Chinese Administrator Explores American University System through Mason Visit
Posted: March 10, 2005 at 1:00 am, Last Updated: November 30, -0001 at 12:00 am
Xia Jinwen, director of the Teaching Affairs Office at Nanjing Normal University in China, has been at George Mason since Feb.10 shadowing Provost Peter Stearns to learn more about the American university system. Mason is one of 10 public universities nationwide chosen by the American Association of State Colleges and Universities to host senior university administrators from China under the Extended Sino-American Leadership Training Initiative (EXSALT). As part of the reciprocal EXSALT program, a George Mason faculty member will be invited to spend a semester teaching at Nanjing Normal next year.
During his month-long visit—Xia’s last day at Mason is tomorrow—he has attended a number of senior staff meetings with Stearns and President Alan Merten, met with university administrators, talked with numerous faculty members, toured all three George Mason campuses, and attended several classes.
“One of the biggest impressions I have of George Mason so far is the deep level of internationalization, with students here from more than 140 countries and many international activities,” says Xia through his interpreter, Madelyn Ross, China coordinator at Mason. “It is very refreshing, and it’s a good program because it promotes cultural and educational interaction. I think our Chinese universities can learn from George Mason about the level of openness to foreign countries. We have begun to pay a lot of attention to internationalizing our university in the last 10 years.”
Another difference Xia singled out is the higher education management system. In China, the structure is more traditional, with clear divisions between upper management and staff. Here, he has been impressed with how Stearns takes the time to meet with a number of different faculty, staff, and student groups throughout the week. “Dr. Stearns gets feedback from the university community and uses that information when making important decisions,” he says. “I enjoy watching him tap into the energy and enthusiasm of the students and staff.”
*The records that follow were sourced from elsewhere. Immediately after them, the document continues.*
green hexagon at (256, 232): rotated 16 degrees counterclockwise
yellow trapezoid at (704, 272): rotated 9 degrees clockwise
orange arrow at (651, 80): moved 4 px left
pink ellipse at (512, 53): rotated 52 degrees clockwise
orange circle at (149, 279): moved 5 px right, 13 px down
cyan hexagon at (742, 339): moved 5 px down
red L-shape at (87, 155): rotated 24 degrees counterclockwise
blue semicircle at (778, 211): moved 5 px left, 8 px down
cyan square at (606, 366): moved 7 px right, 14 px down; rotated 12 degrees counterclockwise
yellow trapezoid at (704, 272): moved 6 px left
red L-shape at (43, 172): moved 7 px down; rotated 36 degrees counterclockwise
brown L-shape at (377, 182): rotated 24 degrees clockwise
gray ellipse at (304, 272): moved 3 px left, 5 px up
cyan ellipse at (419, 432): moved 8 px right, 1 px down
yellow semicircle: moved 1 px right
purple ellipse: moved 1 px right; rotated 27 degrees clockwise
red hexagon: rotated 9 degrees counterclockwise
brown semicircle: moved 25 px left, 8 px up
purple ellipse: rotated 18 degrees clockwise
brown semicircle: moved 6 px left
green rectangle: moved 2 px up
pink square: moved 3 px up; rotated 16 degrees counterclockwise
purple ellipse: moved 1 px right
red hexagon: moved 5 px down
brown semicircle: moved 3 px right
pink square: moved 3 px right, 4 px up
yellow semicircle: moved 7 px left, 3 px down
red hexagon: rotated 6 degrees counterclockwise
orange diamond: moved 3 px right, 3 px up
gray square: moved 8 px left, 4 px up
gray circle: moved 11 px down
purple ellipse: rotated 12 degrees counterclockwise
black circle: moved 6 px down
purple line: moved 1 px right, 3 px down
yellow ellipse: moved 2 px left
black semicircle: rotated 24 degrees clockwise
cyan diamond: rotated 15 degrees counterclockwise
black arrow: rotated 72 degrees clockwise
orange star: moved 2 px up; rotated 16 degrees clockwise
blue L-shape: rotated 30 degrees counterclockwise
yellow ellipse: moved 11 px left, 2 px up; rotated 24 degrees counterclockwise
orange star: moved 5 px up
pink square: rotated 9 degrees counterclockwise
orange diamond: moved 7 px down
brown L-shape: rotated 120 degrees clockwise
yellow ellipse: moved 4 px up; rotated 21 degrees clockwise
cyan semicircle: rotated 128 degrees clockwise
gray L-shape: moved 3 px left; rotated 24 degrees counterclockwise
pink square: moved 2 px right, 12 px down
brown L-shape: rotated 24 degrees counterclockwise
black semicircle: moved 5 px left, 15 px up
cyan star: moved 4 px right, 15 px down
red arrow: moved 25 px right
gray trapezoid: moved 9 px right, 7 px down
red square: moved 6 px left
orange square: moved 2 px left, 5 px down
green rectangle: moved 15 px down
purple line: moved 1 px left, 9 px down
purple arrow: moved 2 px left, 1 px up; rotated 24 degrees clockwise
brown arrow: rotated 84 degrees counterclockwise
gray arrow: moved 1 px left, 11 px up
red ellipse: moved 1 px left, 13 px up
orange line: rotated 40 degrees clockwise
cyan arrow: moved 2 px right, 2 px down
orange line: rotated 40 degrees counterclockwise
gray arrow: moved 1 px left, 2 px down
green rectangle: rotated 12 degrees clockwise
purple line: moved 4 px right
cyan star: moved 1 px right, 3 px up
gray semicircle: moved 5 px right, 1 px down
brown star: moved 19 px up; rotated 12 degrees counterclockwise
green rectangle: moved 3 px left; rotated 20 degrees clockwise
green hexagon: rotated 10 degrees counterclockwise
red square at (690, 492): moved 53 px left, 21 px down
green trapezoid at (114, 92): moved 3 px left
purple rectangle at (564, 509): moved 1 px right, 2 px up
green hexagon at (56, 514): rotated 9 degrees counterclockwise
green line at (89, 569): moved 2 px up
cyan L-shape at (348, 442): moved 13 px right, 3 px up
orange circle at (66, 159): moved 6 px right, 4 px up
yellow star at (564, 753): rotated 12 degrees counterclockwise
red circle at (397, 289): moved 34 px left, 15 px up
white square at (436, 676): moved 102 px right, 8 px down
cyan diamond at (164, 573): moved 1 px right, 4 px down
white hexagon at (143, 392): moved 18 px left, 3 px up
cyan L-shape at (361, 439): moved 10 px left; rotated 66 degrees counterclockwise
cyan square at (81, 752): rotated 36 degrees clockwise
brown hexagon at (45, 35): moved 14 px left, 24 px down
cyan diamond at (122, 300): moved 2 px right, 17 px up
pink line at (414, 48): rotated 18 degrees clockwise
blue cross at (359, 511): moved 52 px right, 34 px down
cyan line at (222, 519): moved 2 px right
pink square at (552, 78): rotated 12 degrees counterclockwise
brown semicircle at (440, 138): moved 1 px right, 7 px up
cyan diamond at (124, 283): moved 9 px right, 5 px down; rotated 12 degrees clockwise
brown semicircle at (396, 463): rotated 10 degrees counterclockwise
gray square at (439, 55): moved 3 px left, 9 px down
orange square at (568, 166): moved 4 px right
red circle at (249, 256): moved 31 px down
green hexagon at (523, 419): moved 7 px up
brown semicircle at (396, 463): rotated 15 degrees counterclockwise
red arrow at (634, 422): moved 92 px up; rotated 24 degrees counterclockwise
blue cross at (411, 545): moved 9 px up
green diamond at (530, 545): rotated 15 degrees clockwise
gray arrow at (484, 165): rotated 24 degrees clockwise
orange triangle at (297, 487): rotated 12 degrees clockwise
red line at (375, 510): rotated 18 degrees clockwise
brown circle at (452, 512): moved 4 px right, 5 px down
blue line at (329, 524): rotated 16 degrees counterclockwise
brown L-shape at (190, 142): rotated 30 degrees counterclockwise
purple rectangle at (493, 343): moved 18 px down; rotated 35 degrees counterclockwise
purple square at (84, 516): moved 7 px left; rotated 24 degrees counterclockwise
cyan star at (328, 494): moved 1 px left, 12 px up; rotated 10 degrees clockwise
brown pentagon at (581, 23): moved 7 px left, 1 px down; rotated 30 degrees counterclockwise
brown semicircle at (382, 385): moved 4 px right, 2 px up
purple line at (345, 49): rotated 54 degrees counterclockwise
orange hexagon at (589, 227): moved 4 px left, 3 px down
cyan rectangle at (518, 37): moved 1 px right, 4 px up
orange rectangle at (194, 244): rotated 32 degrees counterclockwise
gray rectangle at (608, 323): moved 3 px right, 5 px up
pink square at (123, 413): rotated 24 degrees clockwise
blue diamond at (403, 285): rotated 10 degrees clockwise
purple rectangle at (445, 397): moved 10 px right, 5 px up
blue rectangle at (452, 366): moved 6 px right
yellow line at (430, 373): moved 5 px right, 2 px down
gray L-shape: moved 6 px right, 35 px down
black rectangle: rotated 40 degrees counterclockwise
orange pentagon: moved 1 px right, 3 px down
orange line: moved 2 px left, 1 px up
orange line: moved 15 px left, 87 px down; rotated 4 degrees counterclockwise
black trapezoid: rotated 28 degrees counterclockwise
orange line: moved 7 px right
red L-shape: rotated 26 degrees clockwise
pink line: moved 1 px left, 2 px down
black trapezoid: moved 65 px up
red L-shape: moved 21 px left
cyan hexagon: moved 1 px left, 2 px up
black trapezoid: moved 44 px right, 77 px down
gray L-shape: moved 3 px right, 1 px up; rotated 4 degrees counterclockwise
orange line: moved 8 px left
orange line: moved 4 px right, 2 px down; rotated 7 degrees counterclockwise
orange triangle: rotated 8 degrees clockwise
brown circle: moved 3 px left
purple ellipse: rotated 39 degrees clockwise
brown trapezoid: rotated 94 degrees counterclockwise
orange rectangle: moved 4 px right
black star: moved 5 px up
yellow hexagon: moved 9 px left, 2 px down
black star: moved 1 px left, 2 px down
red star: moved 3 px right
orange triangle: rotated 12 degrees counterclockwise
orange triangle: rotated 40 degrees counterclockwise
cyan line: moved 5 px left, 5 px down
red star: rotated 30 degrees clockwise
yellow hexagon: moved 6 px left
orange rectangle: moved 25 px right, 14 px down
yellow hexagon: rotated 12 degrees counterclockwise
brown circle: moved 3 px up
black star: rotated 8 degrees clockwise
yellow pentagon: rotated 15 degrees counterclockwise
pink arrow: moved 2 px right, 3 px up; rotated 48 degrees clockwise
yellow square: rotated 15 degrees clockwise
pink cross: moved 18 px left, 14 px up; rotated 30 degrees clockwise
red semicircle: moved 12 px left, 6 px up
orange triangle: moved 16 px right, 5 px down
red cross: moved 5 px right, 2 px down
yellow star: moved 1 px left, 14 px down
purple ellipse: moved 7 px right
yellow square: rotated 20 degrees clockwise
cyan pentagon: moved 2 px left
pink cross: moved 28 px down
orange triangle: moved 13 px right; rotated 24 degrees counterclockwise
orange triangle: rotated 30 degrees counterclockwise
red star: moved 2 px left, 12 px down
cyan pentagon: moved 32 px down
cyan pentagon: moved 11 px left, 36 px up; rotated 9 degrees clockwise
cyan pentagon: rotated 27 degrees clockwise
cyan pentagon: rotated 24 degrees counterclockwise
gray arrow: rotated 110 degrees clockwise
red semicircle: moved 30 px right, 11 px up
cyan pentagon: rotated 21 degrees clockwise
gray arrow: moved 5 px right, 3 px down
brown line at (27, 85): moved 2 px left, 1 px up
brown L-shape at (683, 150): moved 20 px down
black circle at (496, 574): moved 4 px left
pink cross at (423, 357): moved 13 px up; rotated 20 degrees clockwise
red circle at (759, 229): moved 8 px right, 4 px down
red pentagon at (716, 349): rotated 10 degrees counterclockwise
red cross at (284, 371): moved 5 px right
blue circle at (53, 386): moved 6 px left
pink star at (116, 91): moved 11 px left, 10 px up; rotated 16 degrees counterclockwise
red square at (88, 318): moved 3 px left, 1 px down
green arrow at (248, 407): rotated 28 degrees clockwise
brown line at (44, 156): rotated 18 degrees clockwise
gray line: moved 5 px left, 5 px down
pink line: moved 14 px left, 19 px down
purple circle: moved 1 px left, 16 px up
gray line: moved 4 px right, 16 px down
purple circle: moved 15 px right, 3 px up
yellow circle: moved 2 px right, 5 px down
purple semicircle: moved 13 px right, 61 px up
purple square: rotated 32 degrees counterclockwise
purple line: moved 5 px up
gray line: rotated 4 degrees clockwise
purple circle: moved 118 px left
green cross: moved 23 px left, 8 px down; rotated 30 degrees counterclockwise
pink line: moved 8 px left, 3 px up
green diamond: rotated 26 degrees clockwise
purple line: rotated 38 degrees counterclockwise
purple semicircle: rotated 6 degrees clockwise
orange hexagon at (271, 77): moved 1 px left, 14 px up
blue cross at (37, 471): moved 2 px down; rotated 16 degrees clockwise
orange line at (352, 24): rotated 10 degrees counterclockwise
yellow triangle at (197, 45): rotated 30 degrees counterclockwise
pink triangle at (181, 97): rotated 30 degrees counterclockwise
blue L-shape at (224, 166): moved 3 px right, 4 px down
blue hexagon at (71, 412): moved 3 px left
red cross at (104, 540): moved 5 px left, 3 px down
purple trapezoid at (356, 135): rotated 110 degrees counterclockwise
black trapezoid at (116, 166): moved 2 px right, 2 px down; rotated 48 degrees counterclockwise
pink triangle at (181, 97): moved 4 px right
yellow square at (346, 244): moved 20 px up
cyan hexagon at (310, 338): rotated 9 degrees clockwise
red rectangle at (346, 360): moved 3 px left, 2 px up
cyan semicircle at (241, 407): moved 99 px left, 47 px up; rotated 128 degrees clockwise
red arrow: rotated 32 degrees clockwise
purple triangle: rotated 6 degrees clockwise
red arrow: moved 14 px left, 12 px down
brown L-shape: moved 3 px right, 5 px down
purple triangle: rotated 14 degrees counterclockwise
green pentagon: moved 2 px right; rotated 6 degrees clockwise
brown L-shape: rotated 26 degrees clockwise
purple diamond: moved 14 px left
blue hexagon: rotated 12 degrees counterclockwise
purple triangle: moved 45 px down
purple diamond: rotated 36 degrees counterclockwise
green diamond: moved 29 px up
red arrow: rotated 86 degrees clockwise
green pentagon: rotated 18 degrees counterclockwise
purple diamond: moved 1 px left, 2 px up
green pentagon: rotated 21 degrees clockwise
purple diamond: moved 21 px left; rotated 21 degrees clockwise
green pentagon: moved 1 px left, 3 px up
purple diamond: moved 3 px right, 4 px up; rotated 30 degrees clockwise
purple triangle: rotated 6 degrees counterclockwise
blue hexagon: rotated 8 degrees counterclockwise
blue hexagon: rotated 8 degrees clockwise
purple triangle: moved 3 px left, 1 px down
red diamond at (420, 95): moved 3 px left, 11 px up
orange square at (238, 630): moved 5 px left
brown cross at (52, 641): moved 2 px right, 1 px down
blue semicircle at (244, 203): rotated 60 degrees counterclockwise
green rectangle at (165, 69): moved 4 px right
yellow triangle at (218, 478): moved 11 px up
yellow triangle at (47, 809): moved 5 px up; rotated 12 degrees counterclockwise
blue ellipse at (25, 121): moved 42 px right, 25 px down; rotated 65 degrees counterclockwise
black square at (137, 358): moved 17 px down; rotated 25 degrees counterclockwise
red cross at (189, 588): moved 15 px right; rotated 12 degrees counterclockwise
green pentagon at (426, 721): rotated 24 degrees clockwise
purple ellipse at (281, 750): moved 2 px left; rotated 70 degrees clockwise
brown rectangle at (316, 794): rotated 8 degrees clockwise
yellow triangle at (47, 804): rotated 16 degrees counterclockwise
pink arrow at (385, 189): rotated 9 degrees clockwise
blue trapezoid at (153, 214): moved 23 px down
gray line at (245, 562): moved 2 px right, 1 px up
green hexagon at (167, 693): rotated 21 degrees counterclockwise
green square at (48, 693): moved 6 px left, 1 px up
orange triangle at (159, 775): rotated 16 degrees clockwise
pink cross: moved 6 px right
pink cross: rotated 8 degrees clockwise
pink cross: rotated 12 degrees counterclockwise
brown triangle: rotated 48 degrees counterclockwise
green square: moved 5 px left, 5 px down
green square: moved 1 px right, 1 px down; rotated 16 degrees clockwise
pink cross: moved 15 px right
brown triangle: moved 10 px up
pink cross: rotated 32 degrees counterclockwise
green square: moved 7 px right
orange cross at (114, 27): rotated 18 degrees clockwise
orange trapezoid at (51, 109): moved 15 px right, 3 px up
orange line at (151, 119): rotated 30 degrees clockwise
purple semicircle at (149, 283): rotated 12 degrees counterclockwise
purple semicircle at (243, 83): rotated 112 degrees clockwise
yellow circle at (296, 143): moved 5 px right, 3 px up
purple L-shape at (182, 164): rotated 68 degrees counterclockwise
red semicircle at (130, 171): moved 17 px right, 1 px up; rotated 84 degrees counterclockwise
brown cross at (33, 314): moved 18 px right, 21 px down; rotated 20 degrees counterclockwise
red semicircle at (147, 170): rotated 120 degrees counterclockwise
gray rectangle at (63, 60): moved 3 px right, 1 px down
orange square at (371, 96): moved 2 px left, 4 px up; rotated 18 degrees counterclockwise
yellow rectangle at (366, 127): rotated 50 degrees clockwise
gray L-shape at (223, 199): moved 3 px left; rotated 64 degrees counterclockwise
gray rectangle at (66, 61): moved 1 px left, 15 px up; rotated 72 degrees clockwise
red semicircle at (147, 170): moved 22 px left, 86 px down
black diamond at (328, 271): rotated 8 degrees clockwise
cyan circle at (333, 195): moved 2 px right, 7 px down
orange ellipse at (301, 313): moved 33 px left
Another aspect that has made an impression on Xia is how far George Mason plans ahead. “I am very impressed with how Dr. Stearns is always thinking into the future. He has a vision. The provost take a lot of time to gather information before making a decision, but at the same time, he’s good at seeing an opportunity somewhere and moving quickly to take advantage of it.”
Xia is trying to learn more about how George Mason has grown so fast and also improved its reputation over the past 20 years. Nanjing Normal is in a similar growth pattern and is comparable in demographics to Mason: It has more than 27,000 students and 3,140 faculty and staff members. Also like George Mason, Nanjing Normal has three separate campuses, and is becoming a model for other Chinese universities in its management of distributed campuses. The university is also well known in China for its academics, as it is ranked one of the top 50 universities in the nation, and its programs in education, geography, and Chinese language and literature are among the top three in China.
When Merten visited China last year, he signed agreements with seven Chinese universities, including Nanjing Normal, to participate in the 1-2-1 Joint Academic Program beginning this fall. Xia hopes that the 1-2-1 exchange program will provide many more opportunities for Nanjing Normal and George Mason to continue their dialogue.